Rebekah Sheldon’s essay “Form / Matter / Chora” (Accepted for Publication in The Nonhuman Turn, forthcoming from the University of Minnesota Press) was awarded an honorable mention. The essay looks carefully at work in Object Oriented Ontology and Feminist New Materialism and considers why these two fields remain at a distance. To force a confrontation between the two, Sheldon argues for a strategy of what she calls “choratic reading.” Her argument asks scholars to consider how “acts of literature . . . including scholarly readings . . . are performed in material composition with the affordances of their media.” Beautifully written and elegantly argued, Sheldon’s essay offers a significant contribution to the studies of literature and science.

2014 Schachterle Essay Prize: Lance Schachterle, founding president of the society, established an annual prize of $250 in honor of his parents to recognize the best new essay on literature and science written in English by a non-tenured scholar. Eligible authors wishing to submit essays (published or accepted for publication) should send them prior to August 1 to SLSA’s Executive Director, Carol Colatrella, LMC, Georgia Institute of Technology via electronic mail to carol.colatrella@lmc.gatech.edu. Please send a copy of your formatted essay as a PDF or Word file, or send a pointer to a URL where the essay is posted.

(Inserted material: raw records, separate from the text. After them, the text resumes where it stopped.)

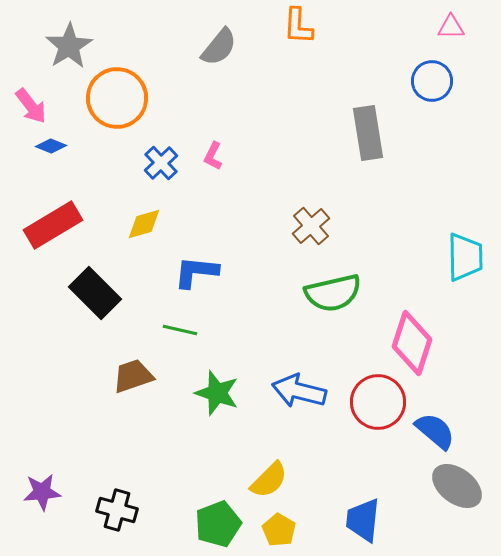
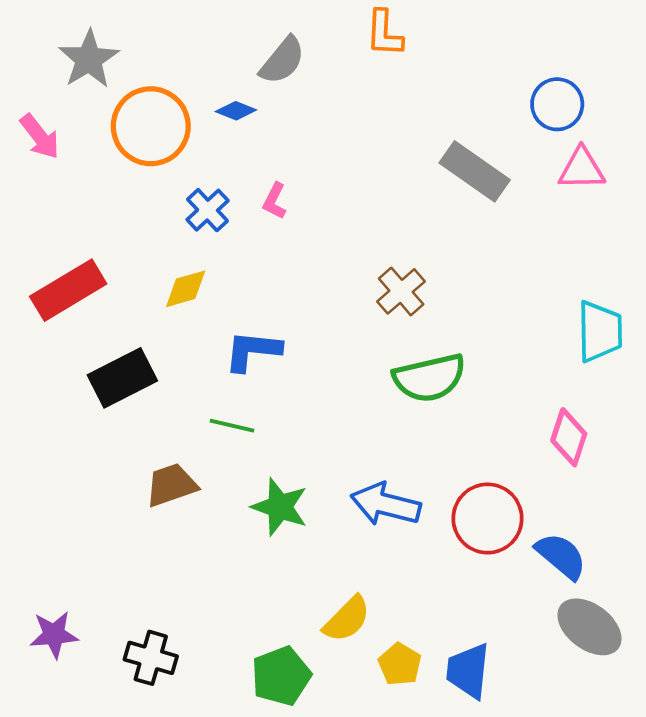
pink triangle: (451, 27) -> (582, 169), moved, size x1.4
gray rectangle: (368, 133) -> (475, 171), turned -46
blue diamond: (51, 146) -> (236, 111), moved
black rectangle: (95, 293) -> (122, 378), turned -72
pink diamond: (412, 343) -> (569, 437), moved, size x0.7
yellow pentagon: (279, 530) -> (400, 664), moved

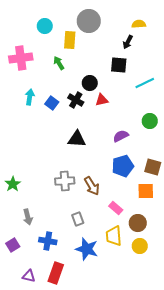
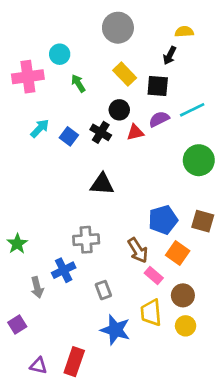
cyan circle: (45, 26) -> (60, 54), moved
yellow rectangle: (70, 40) -> (125, 74), moved, turned -48
cyan arrow: (30, 97) -> (40, 128), turned 35
green circle: (150, 121) -> (199, 160), size x1.5
purple semicircle: (121, 136) -> (159, 119), moved
brown arrow: (92, 186) -> (138, 250), moved
orange square: (146, 191) -> (178, 253), moved, turned 36
blue cross: (48, 241) -> (64, 270), moved, turned -36

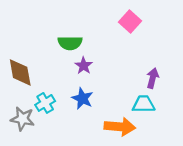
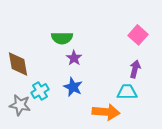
pink square: (130, 21) -> (138, 35), moved

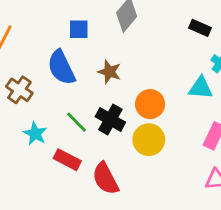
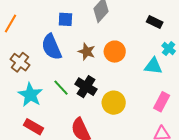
orange circle: (150, 104) -> (115, 52), moved
cyan star: (35, 134) -> (30, 95), size x1.4
red rectangle: (67, 160) -> (34, 127), moved

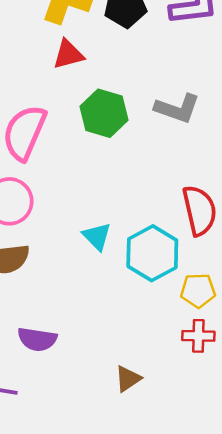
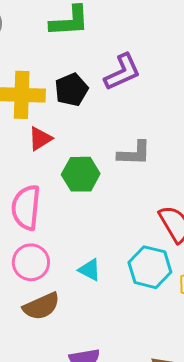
cyan triangle: (97, 236) -> (90, 270), moved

Society for Literature, Science, and the Arts Michelle Kendrick Memorial Book Prize
Catherine Belling’s A Condition of Doubt: The Meaning of Hypochrondria (Oxford University Press, 2012) won the 2013 Michelle Kendrick Memorial Book Prize. Judges Lucinda Cole and Ron Schleifer provided the following commendation: “In this engagingly written book, Catherine Belling examines hypochondria in relation to biology, medicine, culture, and narrative.The Condition of Doubt offers a power history of hypochrondria, a counter-history to the Cartesian quest for certainty. It also suggests strategies, growing from literary studies, to make the case of illness and suffering more perspicacious, efficient, and compassionate.”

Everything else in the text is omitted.